Keep in mind that YOU'RE IN CONTROL. You. The bottom. He should be paying close attention to your reactions to everything, but you've got to let him know that you're calling all the shots. Once you get practiced at this, he can do some pushing, but for right now, I want you to push back onto him, not the other way around. Ok?
Ease back onto him again, this time taking him in a little farther. Take your time, there is no rush and that anal tissue is delicate and needs time to adjust to this new penetration. There are two ways to get him all the way in. The first option is to push until it hurts, then stop and relax, without having him pull out This can be exciting as you'll feel fuller, and very vulnerable. Once he's all the way in, you can pulse your anal canal, pulling along his member, clenching at him and letting it release around him. I find that a "pulling" motion -as if you're sucking him in- can be very arousing and often leads to orgasm if coupled with digital manipulation of your clitoris.
Sometimes it works best if you push back until it hurts, pulling out a little to relax when it does. This sort of in-out slow motion will not only let you get used to his girth inside you, but may make actual intercourse easier later. The idea is to slowly push and pull, increasing the distance of each stroke until you're taking him all the way inside you each time. You're not building up speed yet, but duration of strokes. When you finally get him all the way inside, you're going to want to relax before you start taking full strokes again, even if the stroke that got him there involved almost his entire length. When he does pull out again, concentrate on the glorious feeling of withdrawal; when he's almost out, feel his member stroking between the skin of your cheeks. When you push back down on him, feel him move along the length of your anal canal. The tissue is very thin and sensitive; if you're relaxed you should feel shudders of excitement running up your spine from each stroke.

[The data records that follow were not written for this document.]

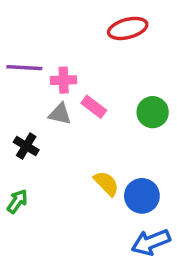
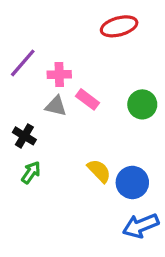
purple line: (24, 68) -> (23, 63), turned -52
green arrow: (17, 201) -> (31, 173), moved

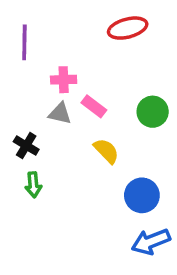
purple line: (23, 63) -> (24, 42), moved, turned -40
yellow semicircle: (99, 171) -> (106, 151), moved
green arrow: (31, 173) -> (33, 185), turned 140

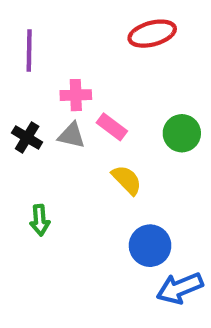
black cross: (26, 146) -> (27, 137), moved
blue circle: (142, 195) -> (150, 246), moved

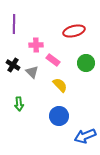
red ellipse: (152, 34) -> (74, 31), moved
gray triangle: (72, 135) -> (32, 72), moved, turned 32
blue circle: (150, 246) -> (59, 116), moved

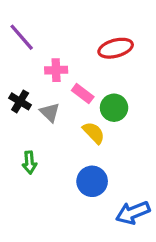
purple line: (14, 24) -> (22, 37), turned -42
green circle: (86, 63) -> (114, 108), moved

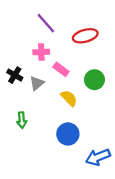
purple line: (22, 37) -> (46, 23), moved
green circle: (114, 108) -> (94, 80), moved
gray triangle: (50, 112) -> (37, 83), turned 35

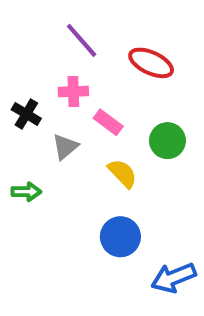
red ellipse: (85, 36) -> (151, 63), turned 40
black cross: (15, 75) -> (26, 114), moved
green arrow: (22, 120) -> (26, 192), moved, turned -84

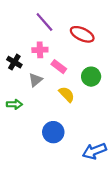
blue circle: (120, 237) -> (53, 132), moved

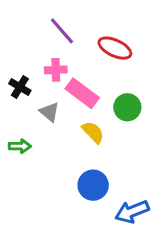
pink rectangle: (59, 67) -> (82, 93), size x1.5
gray triangle: (35, 80) -> (49, 112), turned -40
blue circle: (53, 132) -> (93, 185), moved

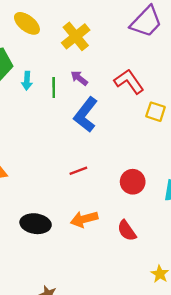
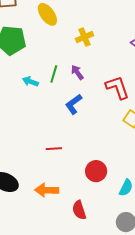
yellow cross: (76, 36) -> (84, 37), size x0.7
cyan arrow: (27, 81) -> (30, 82), moved, turned 91
blue L-shape: (86, 115) -> (74, 104), size x0.7

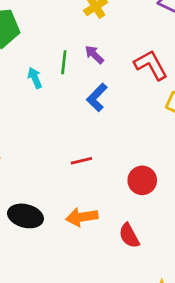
cyan arrow: (30, 82) -> (35, 78), turned 56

Go slow at first, but don't be afraid to increase speed and pressure slowly if it's feeling good. He should still be stroking you and arousing you in other ways as well. The intimacy of what you're doing can be very heady; if he's very concerned and tender it can be a very intense and bonding experience.
Don't expect orgasms the first time. I find that when I come from anal play the anal canal becomes too sensitive, effectively ending the anal sex. If he does come inside of you, notice the pulsing sensation of his spurts - you can feel it quite clearly and it can often trigger your own orgasm. (Encouraging him to come inside you can be a real turn-on). When you need him to exit, have him pull out slowly and steadily. Let him take care of clean up as you let your anus relax. Sometimes the feeling of emptiness is as exciting as being full up, and you can masturbate, or have him play with you, until you have another orgasm.
You'll probably feel as if you have to go to the bathroom afterwards. Go ahead, but don't strain too much, as it may be a, er, "phantom shit". You'll might seem a little loose immediately after, but don't worry, your muscles are already tightening back up.
Frequent anal sex will make each time easier, but don't overdo it at first. Build up to more frequent anal play, giving yourself time to recover between sessions.
Before long, you too will become an anal aficionado.